John Allspaw Taking Human Performance Seriously In Software
The conference started off with a heady fulfilling talk from John Allspaw about the impact of human performance in automatable systems. Wrapping the crux of his argument around the 3 Mile Island nuclear disaster, he drew parallels to how automation in software suffers from those same issues and how the automators should attack these problems. Main takeaways here are spending resources on why engineers went down the rabbit holes they did during an incident because there is some valid thought process that led them there, treating each individual on an incident as someone who is bringing unique knowledge to that particular incident, and spend time doing postmortems to extract more value than just trying make sure something doesn’t happen again
Nora Jones Chaos Engineering Traps
Nora Jones continued down the incident response maturity path sharing stories about her time as a Chaos Engineer and the learnings that she got out of them. Structured around the traps that chaos engineering exploration can fall into she offered actionable insight around how to set up your chaos engineering experiments so that they provide the most value to your team. The biggest takeaway from these traps for me was setting up your experiments with everyone that will be on the experiment, not hiding what the experiments will be doing to your team so they can focus on the vulnerabilities and not on the response, and creating an organizational model to not let chaos engineers come in and create action items for product teams but rather to be a separate entity that presents its findings to the teams they are running experiments with.

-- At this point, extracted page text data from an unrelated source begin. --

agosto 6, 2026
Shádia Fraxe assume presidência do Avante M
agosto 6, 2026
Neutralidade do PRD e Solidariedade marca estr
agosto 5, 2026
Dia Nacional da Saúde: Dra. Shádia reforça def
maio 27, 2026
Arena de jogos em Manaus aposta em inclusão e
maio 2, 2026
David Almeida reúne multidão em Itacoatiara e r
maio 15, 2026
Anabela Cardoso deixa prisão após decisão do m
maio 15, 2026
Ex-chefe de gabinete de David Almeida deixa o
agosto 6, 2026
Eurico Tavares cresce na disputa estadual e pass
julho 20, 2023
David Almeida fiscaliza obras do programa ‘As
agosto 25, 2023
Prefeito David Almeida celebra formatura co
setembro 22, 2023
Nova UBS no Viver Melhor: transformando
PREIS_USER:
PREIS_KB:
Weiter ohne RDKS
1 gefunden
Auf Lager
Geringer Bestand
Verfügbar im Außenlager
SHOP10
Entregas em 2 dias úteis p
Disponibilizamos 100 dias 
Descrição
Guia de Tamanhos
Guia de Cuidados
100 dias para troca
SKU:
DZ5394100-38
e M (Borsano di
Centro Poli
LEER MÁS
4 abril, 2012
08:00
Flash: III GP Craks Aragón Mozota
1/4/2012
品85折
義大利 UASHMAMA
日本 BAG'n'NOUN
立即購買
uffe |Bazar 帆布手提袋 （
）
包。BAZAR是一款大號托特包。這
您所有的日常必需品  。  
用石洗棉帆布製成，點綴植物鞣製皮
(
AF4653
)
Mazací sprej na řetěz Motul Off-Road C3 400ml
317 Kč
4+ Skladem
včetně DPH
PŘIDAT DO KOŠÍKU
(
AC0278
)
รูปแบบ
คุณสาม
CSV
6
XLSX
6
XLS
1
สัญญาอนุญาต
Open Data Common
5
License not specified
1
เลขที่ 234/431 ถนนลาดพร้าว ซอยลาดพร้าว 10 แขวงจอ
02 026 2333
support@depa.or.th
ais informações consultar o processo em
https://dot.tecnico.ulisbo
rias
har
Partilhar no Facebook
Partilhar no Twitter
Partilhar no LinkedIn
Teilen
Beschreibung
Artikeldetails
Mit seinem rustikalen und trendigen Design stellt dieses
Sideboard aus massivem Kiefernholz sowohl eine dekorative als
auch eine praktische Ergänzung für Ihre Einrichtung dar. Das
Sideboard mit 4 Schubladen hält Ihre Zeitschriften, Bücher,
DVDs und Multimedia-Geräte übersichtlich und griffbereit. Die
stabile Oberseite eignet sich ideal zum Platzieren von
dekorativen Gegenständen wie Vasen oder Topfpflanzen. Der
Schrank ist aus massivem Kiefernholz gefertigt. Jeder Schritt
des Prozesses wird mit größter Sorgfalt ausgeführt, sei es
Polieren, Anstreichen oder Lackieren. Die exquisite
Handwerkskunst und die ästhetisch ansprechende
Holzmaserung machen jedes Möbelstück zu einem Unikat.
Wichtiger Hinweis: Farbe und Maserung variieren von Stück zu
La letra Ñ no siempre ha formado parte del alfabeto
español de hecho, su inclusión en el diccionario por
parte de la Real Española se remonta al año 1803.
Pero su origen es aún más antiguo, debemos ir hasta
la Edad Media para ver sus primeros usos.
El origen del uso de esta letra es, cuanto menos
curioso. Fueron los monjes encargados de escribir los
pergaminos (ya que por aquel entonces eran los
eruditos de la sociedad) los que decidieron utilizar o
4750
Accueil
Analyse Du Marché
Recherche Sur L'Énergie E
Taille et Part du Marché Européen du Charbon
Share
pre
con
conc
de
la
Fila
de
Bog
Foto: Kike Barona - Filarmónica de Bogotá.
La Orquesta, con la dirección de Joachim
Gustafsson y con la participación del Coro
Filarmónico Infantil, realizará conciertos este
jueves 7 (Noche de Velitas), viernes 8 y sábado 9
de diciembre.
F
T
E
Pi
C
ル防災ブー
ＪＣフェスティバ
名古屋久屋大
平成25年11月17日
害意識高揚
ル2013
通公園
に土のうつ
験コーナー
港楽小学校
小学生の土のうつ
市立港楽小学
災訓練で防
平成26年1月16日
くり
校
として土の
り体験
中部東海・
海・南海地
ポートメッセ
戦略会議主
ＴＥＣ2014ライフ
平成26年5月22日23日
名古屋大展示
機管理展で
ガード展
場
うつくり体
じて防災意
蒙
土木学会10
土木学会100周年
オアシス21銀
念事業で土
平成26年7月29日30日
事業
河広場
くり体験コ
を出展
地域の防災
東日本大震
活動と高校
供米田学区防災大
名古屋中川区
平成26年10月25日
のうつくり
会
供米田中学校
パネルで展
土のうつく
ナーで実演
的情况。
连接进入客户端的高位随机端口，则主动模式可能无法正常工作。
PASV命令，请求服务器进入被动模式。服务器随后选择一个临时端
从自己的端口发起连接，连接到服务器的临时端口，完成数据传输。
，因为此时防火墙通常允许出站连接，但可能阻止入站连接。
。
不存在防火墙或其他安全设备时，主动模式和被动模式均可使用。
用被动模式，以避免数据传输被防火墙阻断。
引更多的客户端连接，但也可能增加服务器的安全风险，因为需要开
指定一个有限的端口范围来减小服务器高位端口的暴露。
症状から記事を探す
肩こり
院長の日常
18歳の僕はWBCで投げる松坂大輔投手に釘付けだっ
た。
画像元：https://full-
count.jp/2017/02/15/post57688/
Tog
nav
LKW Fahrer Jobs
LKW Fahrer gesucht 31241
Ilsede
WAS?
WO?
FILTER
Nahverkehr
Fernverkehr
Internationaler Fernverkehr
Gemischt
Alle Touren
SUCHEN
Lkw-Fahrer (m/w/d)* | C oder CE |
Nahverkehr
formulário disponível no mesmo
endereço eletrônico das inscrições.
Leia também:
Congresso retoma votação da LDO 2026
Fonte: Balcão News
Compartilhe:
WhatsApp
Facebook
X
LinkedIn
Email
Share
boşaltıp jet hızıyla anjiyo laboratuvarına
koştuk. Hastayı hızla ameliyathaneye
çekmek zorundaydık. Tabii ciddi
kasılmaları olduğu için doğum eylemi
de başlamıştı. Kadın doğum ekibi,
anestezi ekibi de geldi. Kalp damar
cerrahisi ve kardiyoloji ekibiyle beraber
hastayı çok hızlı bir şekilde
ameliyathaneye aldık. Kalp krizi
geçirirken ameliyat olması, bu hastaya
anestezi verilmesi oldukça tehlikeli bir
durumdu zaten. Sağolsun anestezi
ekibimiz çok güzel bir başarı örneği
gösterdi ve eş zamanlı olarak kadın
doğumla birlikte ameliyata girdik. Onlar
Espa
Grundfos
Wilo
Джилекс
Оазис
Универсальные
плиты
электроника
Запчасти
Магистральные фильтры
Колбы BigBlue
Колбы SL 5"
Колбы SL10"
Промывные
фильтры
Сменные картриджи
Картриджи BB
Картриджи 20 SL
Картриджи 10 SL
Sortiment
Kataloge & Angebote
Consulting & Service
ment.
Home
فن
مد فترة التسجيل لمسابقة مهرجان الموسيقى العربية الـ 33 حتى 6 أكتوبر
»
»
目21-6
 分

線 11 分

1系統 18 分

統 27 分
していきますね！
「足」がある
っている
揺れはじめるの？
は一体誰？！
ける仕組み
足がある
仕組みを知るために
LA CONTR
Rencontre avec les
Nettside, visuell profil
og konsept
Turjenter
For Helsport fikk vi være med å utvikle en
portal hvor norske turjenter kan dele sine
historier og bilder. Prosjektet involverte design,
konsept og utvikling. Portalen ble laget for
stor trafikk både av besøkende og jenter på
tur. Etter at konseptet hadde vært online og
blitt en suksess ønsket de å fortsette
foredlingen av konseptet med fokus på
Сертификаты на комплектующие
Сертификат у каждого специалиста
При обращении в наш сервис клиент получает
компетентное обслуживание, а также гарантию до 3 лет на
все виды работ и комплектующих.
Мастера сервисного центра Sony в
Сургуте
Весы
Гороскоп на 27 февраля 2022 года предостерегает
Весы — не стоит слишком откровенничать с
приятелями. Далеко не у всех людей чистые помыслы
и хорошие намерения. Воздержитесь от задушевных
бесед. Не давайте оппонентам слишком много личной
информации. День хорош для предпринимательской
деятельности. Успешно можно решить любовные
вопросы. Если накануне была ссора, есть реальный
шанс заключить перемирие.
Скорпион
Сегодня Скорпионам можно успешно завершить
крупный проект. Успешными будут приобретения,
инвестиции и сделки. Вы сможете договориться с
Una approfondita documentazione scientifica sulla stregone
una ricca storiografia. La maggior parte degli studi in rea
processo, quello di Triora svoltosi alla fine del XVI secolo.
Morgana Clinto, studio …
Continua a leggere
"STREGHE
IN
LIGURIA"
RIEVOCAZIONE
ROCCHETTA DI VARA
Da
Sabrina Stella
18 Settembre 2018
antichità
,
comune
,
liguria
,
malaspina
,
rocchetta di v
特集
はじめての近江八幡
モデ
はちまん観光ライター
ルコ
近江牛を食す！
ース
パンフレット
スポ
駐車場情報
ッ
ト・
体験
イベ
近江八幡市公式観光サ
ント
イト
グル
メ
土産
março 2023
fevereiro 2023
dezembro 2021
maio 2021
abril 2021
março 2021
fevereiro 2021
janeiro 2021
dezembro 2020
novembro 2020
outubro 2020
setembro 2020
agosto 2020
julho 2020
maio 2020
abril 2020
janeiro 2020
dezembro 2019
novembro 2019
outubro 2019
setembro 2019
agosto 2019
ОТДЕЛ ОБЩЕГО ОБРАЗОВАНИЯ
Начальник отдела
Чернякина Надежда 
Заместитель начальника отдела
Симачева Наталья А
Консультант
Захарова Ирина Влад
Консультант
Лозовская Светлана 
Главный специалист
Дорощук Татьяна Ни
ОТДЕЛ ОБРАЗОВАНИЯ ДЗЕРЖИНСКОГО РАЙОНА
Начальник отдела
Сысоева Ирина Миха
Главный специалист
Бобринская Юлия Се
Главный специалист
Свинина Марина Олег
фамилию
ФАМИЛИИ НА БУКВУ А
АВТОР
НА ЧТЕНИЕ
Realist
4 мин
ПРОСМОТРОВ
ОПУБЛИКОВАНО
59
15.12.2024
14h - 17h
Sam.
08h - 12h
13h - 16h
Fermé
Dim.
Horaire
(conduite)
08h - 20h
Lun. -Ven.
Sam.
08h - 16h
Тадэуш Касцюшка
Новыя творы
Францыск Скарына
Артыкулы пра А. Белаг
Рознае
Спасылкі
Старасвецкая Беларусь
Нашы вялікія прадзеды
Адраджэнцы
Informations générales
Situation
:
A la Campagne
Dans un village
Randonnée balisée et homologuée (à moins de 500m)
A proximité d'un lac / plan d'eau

David Calavera – observability and performance analysis with BPF
Berkeley Packet Filter is an incredibly powerful tool but historically it’s been difficult to get started with and required knowledge of C. David did a great job showing how accessible the tool has become and how you can leverage it to get visibility into where your application is actually spending its time. His quick overview of flame graphs and how you can generate them by sampling stack traces with BPF illustrated how you can easily discover low-hanging fruit when looking to improve your application’s performance. Whether that’s an inefficient algorithm (on-CPU time) or a slow external dependency (off-CPU) you have a great starting place to spot those wins and understand their composition.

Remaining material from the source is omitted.